Besides the discrepant alterations of complex I-III activities by bisdemethoxycurcumin treatment in different intestinal segments, we found significant increases in complex IV activities in both jejunum and ileum. Complex IV catalyzes the terminal step of the mitochondrial electron transfer chain that reduces dioxygen to water and creates a proton gradient across the inner mitochondrial membrane [55]. Complex IV serves as one of the major regulation sites for oxidative phosphorylation but is not a critical site of ROS production [56]. The abnormal changes of complex IV activity are correlated with the ATP levels because ATP is synthesized via complex V in a proton gradient-dependent manner. We speculated that the regulation of bisdemethoxycurcumin on mitochondrial respiratory complex IV activity might be a compensatory mechanism to enhance the ATP synthesis. Efficient ATP production is essential for mitophagy and the removal of damaged mitochondria [57]. Concordantly, we reported increases in ATP contents in jejunum and ileum following bisdemethoxycurcumin treatment, especially a statistically significant increase in ileum. This might lead to inhibiting excessive ROS leak and further normalizing ROS production.
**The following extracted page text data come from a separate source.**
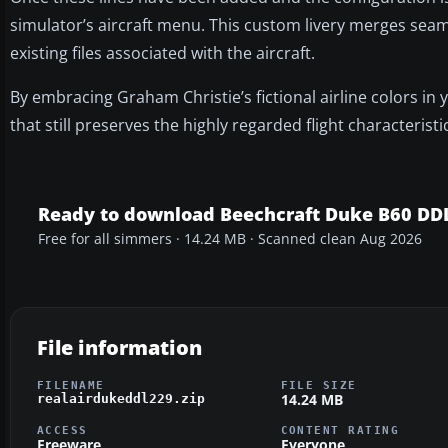
simulator’s aircraft menu. This custom livery merges sea
existing files associated with the aircraft.
By embracing Graham Christie’s fictional airline colors in
that still preserves the highly regarded flight characterist
Ready to download Beechcraft Duke B60 DD
Free for all simmers · 14.24 MB · Scanned clean Aug 2026
File information
FILENAME
FILE SIZE
14.24 MB
realairdukeddl229.zip
ACCESS
CONTENT RATING
Freeware
Everyone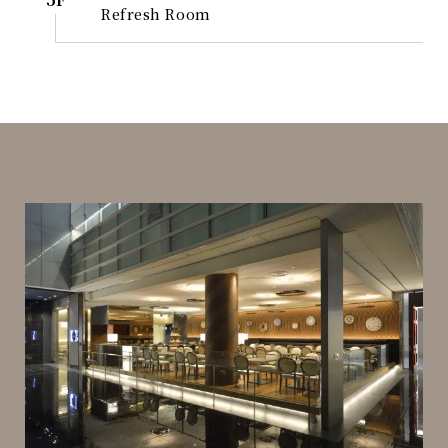
Refresh Room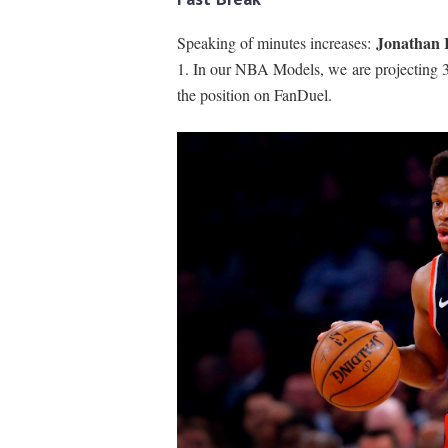
Jonathan 
Speaking of minutes increases:
1. In our NBA Models, we are projecting 34
the position on FanDuel.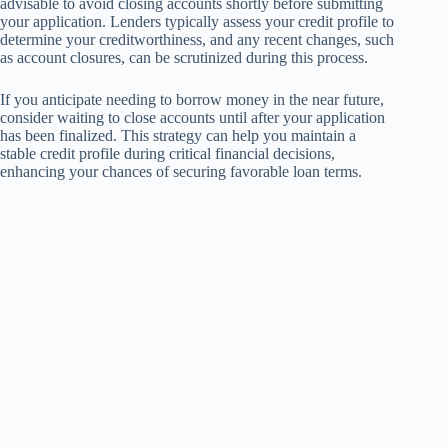
advisable to avoid closing accounts shortly before submitting
your application. Lenders typically assess your credit profile to
determine your creditworthiness, and any recent changes, such
as account closures, can be scrutinized during this process.
If you anticipate needing to borrow money in the near future,
consider waiting to close accounts until after your application
has been finalized. This strategy can help you maintain a
stable credit profile during critical financial decisions,
enhancing your chances of securing favorable loan terms.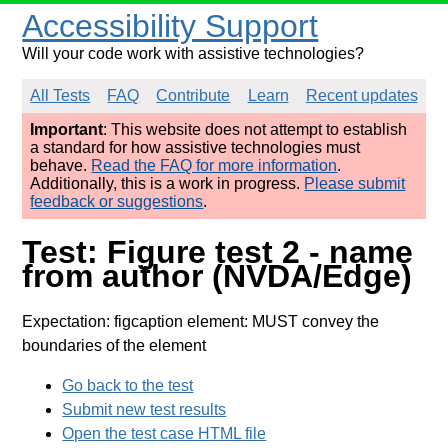
Accessibility Support
Will your code work with assistive technologies?
All Tests
FAQ
Contribute
Learn
Recent updates
Important
: This website does not attempt to establish
a standard for how assistive technologies must
behave.
Read the FAQ for more information
.
Additionally, this is a work in progress.
Please submit
feedback or suggestions
.
Test: Figure test 2 - name
from author (NVDA/Edge)
Expectation: figcaption element: MUST convey the
boundaries of the element
Go back to the test
Submit new test results
Open the test case HTML file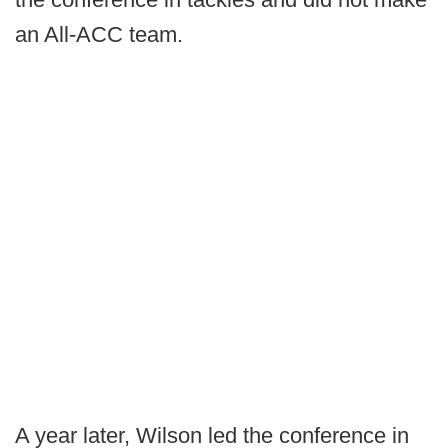
an All-ACC team.
A year later, Wilson led the conference in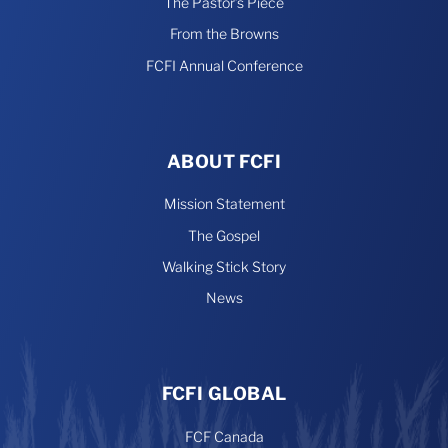
The Pastor’s Piece
From the Browns
FCFI Annual Conference
ABOUT FCFI
Mission Statement
The Gospel
Walking Stick Story
News
FCFI GLOBAL
FCF Canada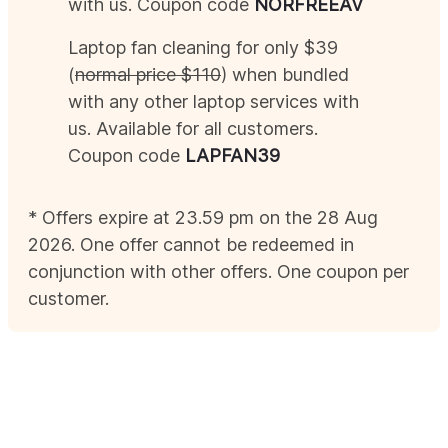
with us. Coupon code
NOR
FREEAV
Laptop fan cleaning for only $39
(
normal price $110
) when bundled
with any other laptop services with
us. Available for all customers.
Coupon code
LAPFAN39
* Offers expire at 23.59 pm on the 28
Aug
2026
. One offer cannot be redeemed in
conjunction with other offers. One coupon per
customer.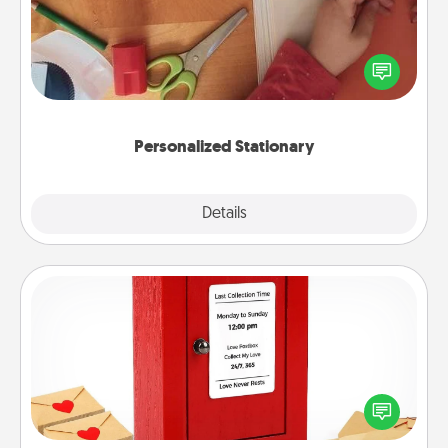
Create some personalized stationary for the people
you love. Every time they see it, they will think of
you!
Personalized Stationary
Explore
Details
Close
Love Note Postbox
Creating your love notes is as easy as writing on the
blank note, folding it into the envelope, and sealing
it with a heart sticker. Slip it into the postbox and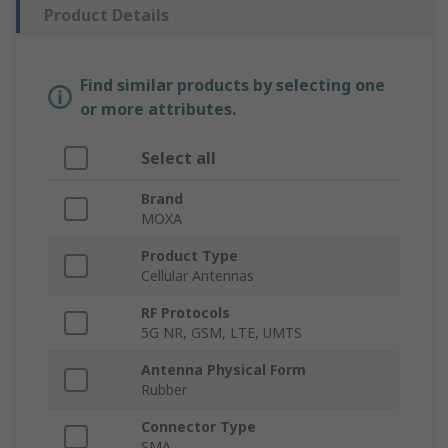
Product Details
Find similar products by selecting one
or more attributes.
Select all
Brand
MOXA
Product Type
Cellular Antennas
RF Protocols
5G NR, GSM, LTE, UMTS
Antenna Physical Form
Rubber
Connector Type
SMA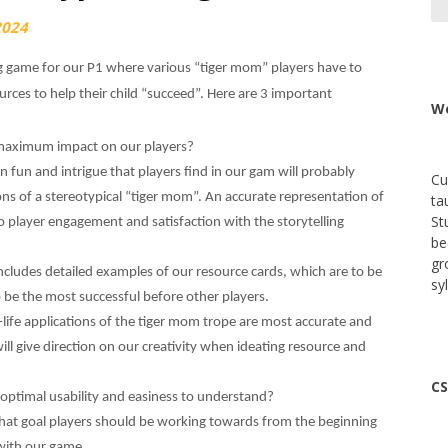
2024
 game for our P1 where various “tiger mom” players have to
rces to help their child “succeed”. Here are 3 important
We
r maximum impact on our players?
n fun and intrigue that players find in our gam will probably
Cu
ons of a stereotypical “tiger mom”. An accurate representation of
ta
St
o player engagement and satisfaction with the storytelling
be
gr
ncludes detailed examples of our resource cards, which are to be
sy
o be the most successful before other players.
al-life applications of the tiger mom trope are most accurate and
will give direction on our creativity when ideating resource and
CS
 optimal usability and easiness to understand?
what goal players should be working towards from the beginning
 with our game.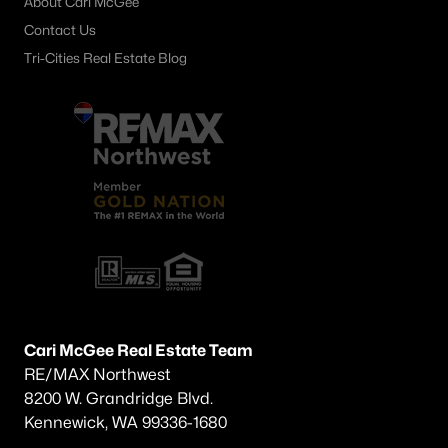
About Cari McGee
Contact Us
Tri-Cities Real Estate Blog
Cari McGee Real Estate Team
RE/MAX Northwest
8200 W. Grandridge Blvd.
Kennewick, WA 99336-1680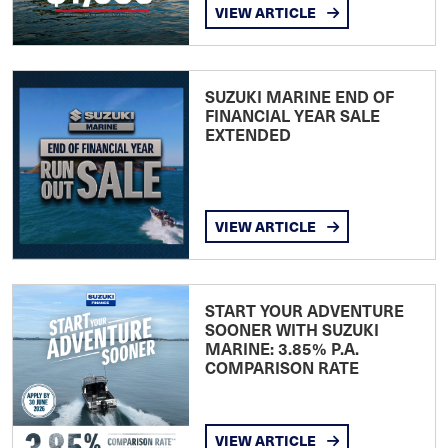
VIEW ARTICLE
SUZUKI MARINE END OF
FINANCIAL YEAR SALE
EXTENDED
VIEW ARTICLE
START YOUR ADVENTURE
SOONER WITH SUZUKI
MARINE: 3.85% P.A.
COMPARISON RATE
VIEW ARTICLE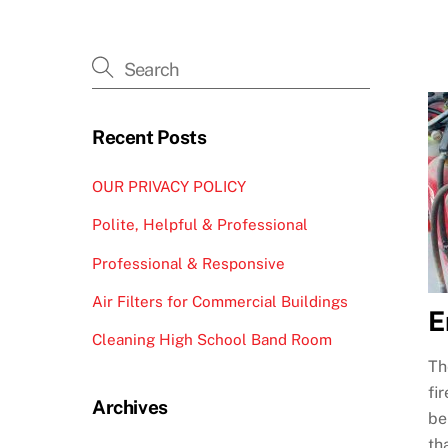
Recent Posts
OUR PRIVACY POLICY
Polite, Helpful & Professional
Professional & Responsive
Air Filters for Commercial Buildings
E
Cleaning High School Band Room
Th
fi
Archives
be
th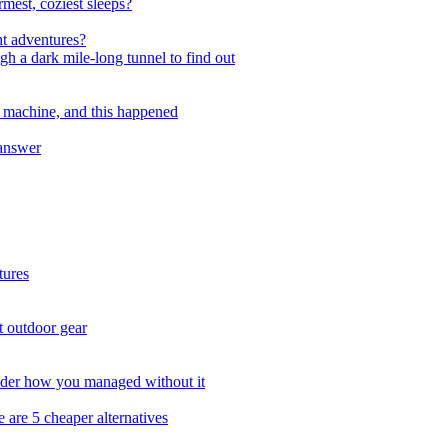
mest, coziest sleeps?
ht adventures?
gh a dark mile-long tunnel to find out
 machine, and this happened
 answer
tures
t outdoor gear
onder how you managed without it
 are 5 cheaper alternatives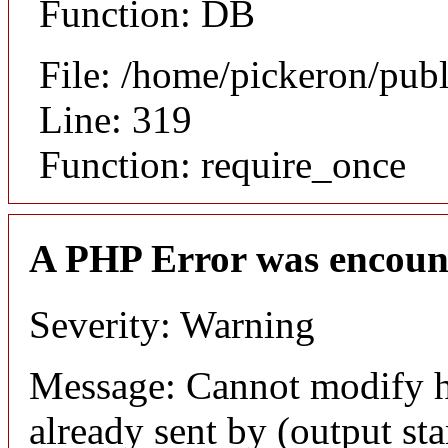
Function: DB
File: /home/pickeron/pub
Line: 319
Function: require_once
A PHP Error was encoun
Severity: Warning
Message: Cannot modify h
already sent by (output sta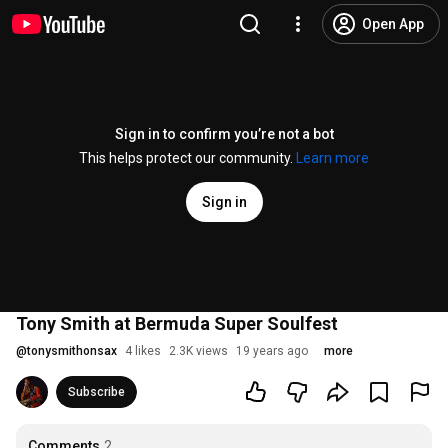
Open App
Sign in to confirm you’re not a bot
This helps protect our community.
Learn more
Sign in
Tony Smith at Bermuda Super Soulfest
@
tonysmithonsax
4 likes
2.3K views
19 years ago
more
Subscribe
Comments
2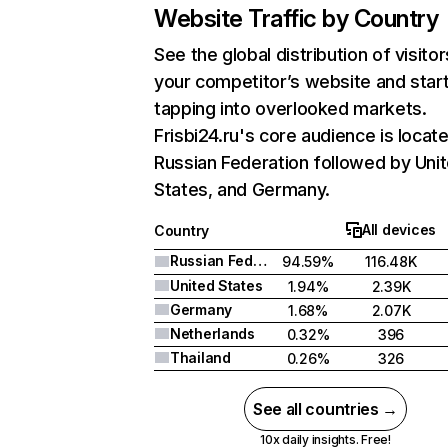
Website Traffic by Country
See the global distribution of visitor
your competitor’s website and star
tapping into overlooked markets.
Frisbi24.ru's core audience is locate
Russian Federation followed by Uni
States, and Germany.
All devices
Country
Russian Federation
94.59%
116.48K
United States
1.94%
2.39K
Germany
1.68%
2.07K
Netherlands
0.32%
396
Thailand
0.26%
326
See all countries →
10x daily insights. Free!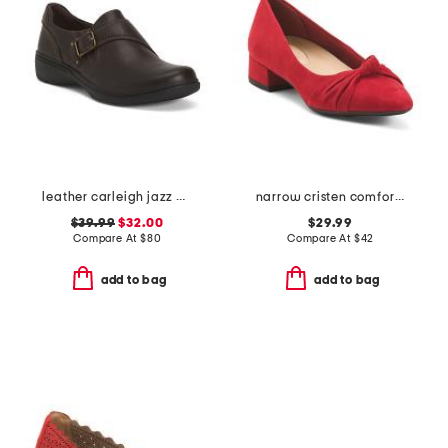
leather carleigh jazz comfort flats
narrow cristen comfort ballet flats
$39.99
$32.00
$29.99
Compare At
$
80
Compare At
$
42
add to bag
add to bag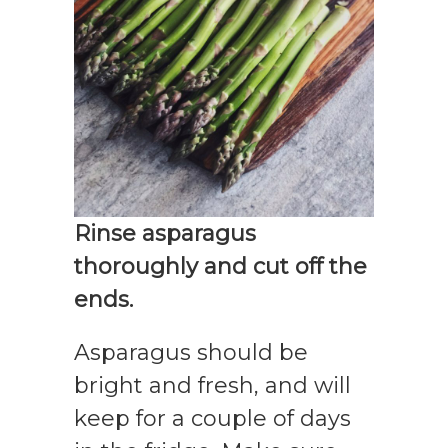
Rinse asparagus
thoroughly and cut off the
ends.
Asparagus should be
bright and fresh, and will
keep for a couple of days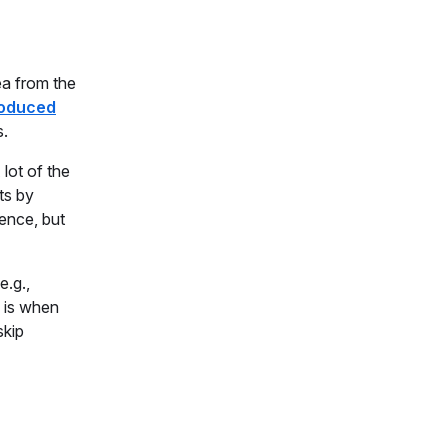
ea from the
roduced
s.
lot of the
ts by
ence, but
e.g.,
e is when
skip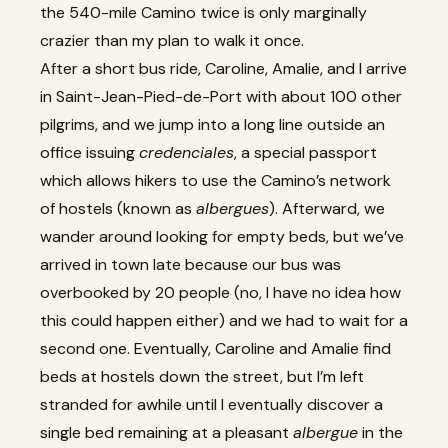
the 540-mile Camino twice is only marginally
crazier than my plan to walk it once.
After a short bus ride, Caroline, Amalie, and I arrive
in Saint-Jean-Pied-de-Port with about 100 other
pilgrims, and we jump into a long line outside an
office issuing
credenciales
, a special passport
which allows hikers to use the Camino’s network
of hostels (known as
albergues
). Afterward, we
wander around looking for empty beds, but we’ve
arrived in town late because our bus was
overbooked by 20 people (no, I have no idea how
this could happen either) and we had to wait for a
second one. Eventually, Caroline and Amalie find
beds at hostels down the street, but I’m left
stranded for awhile until I eventually discover a
single bed remaining at a pleasant
albergue
in the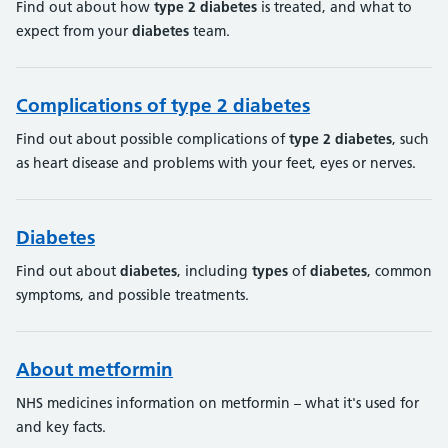
Find out about how
type
2
diabetes
is treated, and what to
expect from your
diabetes
team.
Complications of type 2 diabetes
Find out about possible complications of
type
2
diabetes
, such
as heart disease and problems with your feet, eyes or nerves.
Diabetes
Find out about
diabetes
, including
types
of
diabetes
, common
symptoms, and possible treatments.
About metformin
NHS medicines information on metformin – what it's used for
and key facts.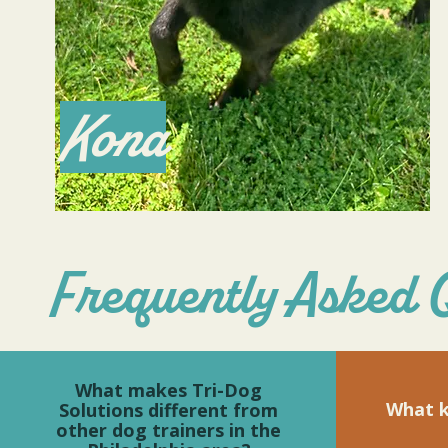
Kona
Frequently Asked 
What makes Tri-Dog
What k
Solutions different from
other dog trainers in the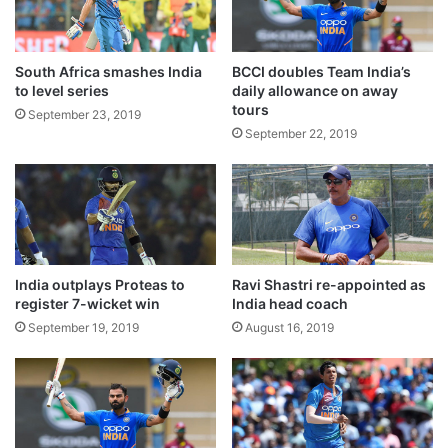
g
e
a
d
o
South Africa smashes India
BCCI doubles Team India’s
f
to level series
daily allowance on away
tours
w
September 23, 2019
a
September 22, 2019
i
v
i
Kuldeep Yadav was the most successful
n
g
bowler for India with figures of 3/71.
l
o
India outplays Proteas to
Ravi Shastri re-appointed as
a
register 7-wicket win
India head coach
Fellow Left-arm spinner Ravindra Jadeja
n
September 19, 2019
August 16, 2019
also took two wickets.
s
:
P
M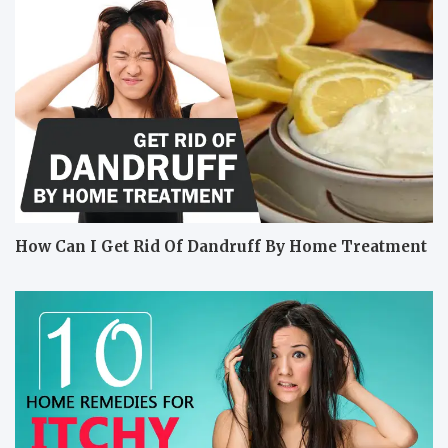
How Can I Get Rid Of Dandruff By Home Treatment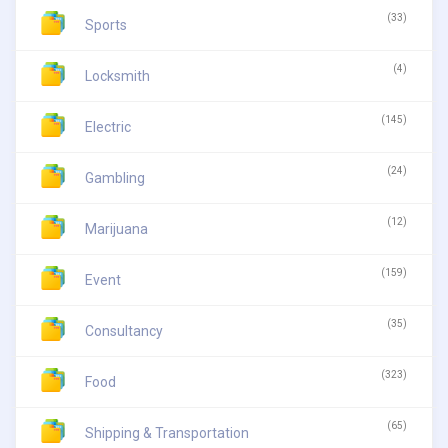
(33)
Sports
(4)
Locksmith
(145)
Electric
(24)
Gambling
(12)
Marijuana
(159)
Event
(35)
Consultancy
(323)
Food
(65)
Shipping & Transportation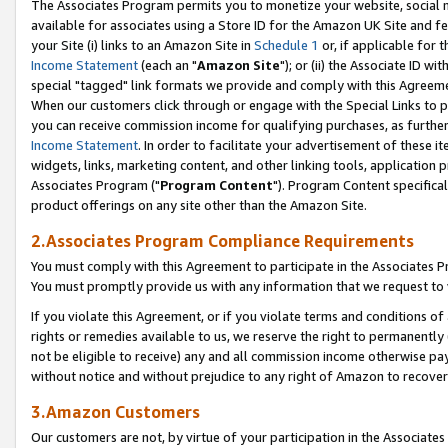
The Associates Program permits you to monetize your website, social me
available for associates using a Store ID for the Amazon UK Site and f
your Site (i) links to an Amazon Site in
Schedule 1
or, if applicable for t
Income Statement
(each an "
Amazon Site
"); or (ii) the Associate ID w
special "tagged" link formats we provide and comply with this Agreeme
When our customers click through or engage with the Special Links to p
you can receive commission income for qualifying purchases, as further d
Income Statement
. In order to facilitate your advertisement of these i
widgets, links, marketing content, and other linking tools, application 
Associates Program ("
Program Content
"). Program Content specifical
product offerings on any site other than the Amazon Site.
2.Associates Program Compliance Requirements
You must comply with this Agreement to participate in the Associates
You must promptly provide us with any information that we request to 
If you violate this Agreement, or if you violate terms and conditions 
rights or remedies available to us, we reserve the right to permanently
not be eligible to receive) any and all commission income otherwise pay
without notice and without prejudice to any right of Amazon to recove
3.Amazon Customers
Our customers are not, by virtue of your participation in the Associates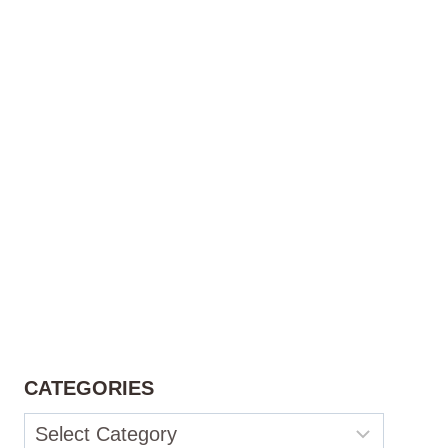
CATEGORIES
Categories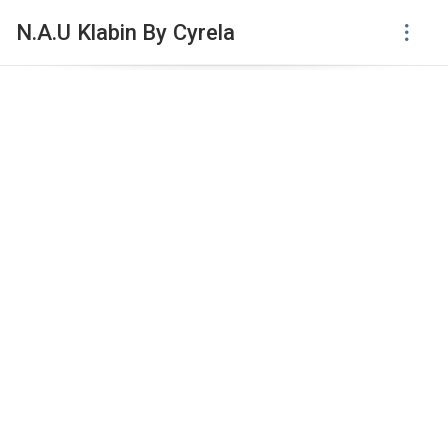
N.A.U Klabin By Cyrela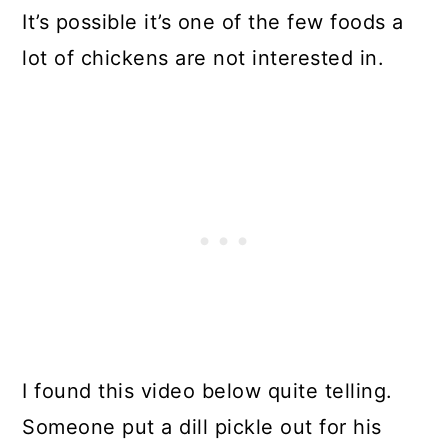
It’s possible it’s one of the few foods a
lot of chickens are not interested in.
I found this video below quite telling.
Someone put a dill pickle out for his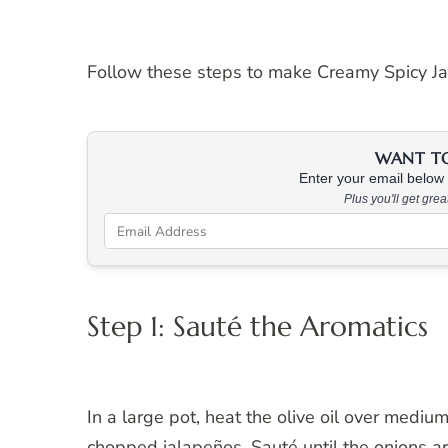
Follow these steps to make Creamy Spicy J
WANT TO 
Enter your email below &
Plus you'll get gre
Step 1: Sauté the Aromatics
In a large pot, heat the olive oil over mediu
chopped jalapeños. Sauté until the onions ar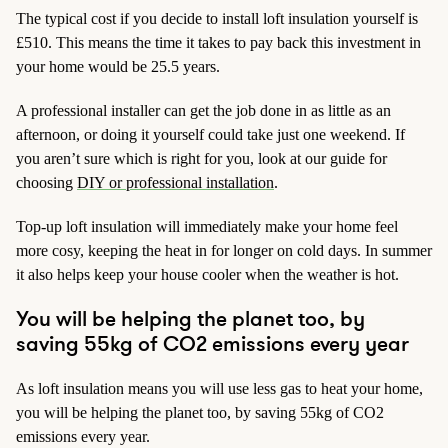
The typical cost if you decide to install loft insulation yourself is
£510. This means the time it takes to pay back this investment in
your home would be 25.5 years.
A professional installer can get the job done in as little as an
afternoon, or doing it yourself could take just one weekend. If
you aren’t sure which is right for you, look at our guide for
choosing
DIY or professional installation
.
Top-up loft insulation will immediately make your home feel
more cosy, keeping the heat in for longer on cold days. In summer
it also helps keep your house cooler when the weather is hot.
You will be helping the planet too, by
saving 55kg of CO2 emissions every year
As loft insulation means you will use less gas to heat your home,
you will be helping the planet too, by saving 55kg of CO2
emissions every year.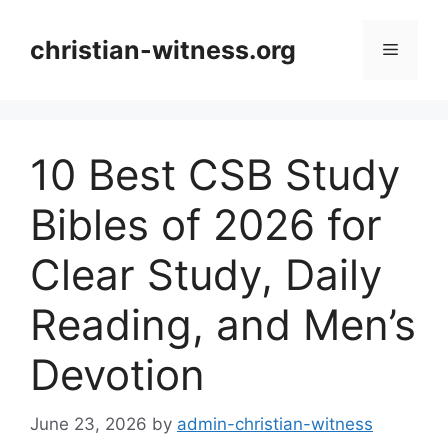
Skip
to
christian-witness.org
Menu
content
10 Best CSB Study
Bibles of 2026 for
Clear Study, Daily
Reading, and Men’s
Devotion
June 23, 2026
by
admin-christian-witness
It will not be surprising that bisdemethoxycurcumin treatment might trigger the activation of the PGC-1α pathway in LPS-treated broilers. PGC-1α is a master regulator of mitochondrial biogenesis. PGC-1α activates and governs the transcriptional control of NRF1 and NRF2 and subsequently TFAM [11, 13]. This PGC-1α pathway plays a central role in the synthesis of mitochondrial DNA and proteins and the generation of new mitochondria [58, 59]. Our results showed that bisdemethoxycurcumin treatment significantly increased the mRNA expression of PGC-1α and NRF2. There is a strong connection between the activation of PGC-1α and mitochondrial biogenesis, which might result changes in mtDNA contents [60, 61]. In the present study, bisdemethoxycurcumin treatment consistently increased the mtDNA copy number of jejunum and ileum in LPS-treated broilers. This consistency between PGC-1 expression and mtDNA copy number confirmed our speculation that the beneficial effects of bisdemethoxycurcumin to attenuate mitochondrial dysfunction are linked to a mitochondrial biogenesis response involving the production of new mitochondria and replication of mtDNA. On the other hand, the promoters of NRF2, TFAM, and PGC-1α contain an antioxidant responsive element consensus sequence for the binding of Nrf2, indicating a possible way to stimulate mitochondrial biogenesis and mediate the synthesis of new mitochondria by Nrf2 activation [62, 63]. Moreover, early findings identified a positive feedback loop between Nrf2 and PGC-1α that promotes the nuclear localization of Nrf2 for activation of the antioxidant defense system, repairing oxidant damage and maintaining mitochondrial function [64, 65]. Considering that the upregulation of Nrf2 by bisdemethoxycurcumin was also observed in the present study, it was conceivable that the overlapping functions in the antioxidant defense system and synergistic actions in mitochondrial biogenesis of PGC-1α and Nrf2 might get involved in the regulation of mitochondria function and repair of mitochondrial oxidant damages by bisdemethoxycurcumin in LPS-treated broilers.

5. Conclusions

In summary, our results demonstrated that dietary bisdemethoxycurcumin supplementation at 150 mg/kg improved the mitochondrial antioxidant system, inhibited ROS production, and augmented mitochondrial biogenesis of jejunum and ileum in LPS-treated broilers. This might be associated with the activation of the mitochondrial antioxidant system and induction of the PGC-1α pathway by bisdemethoxycurcumin supplementation.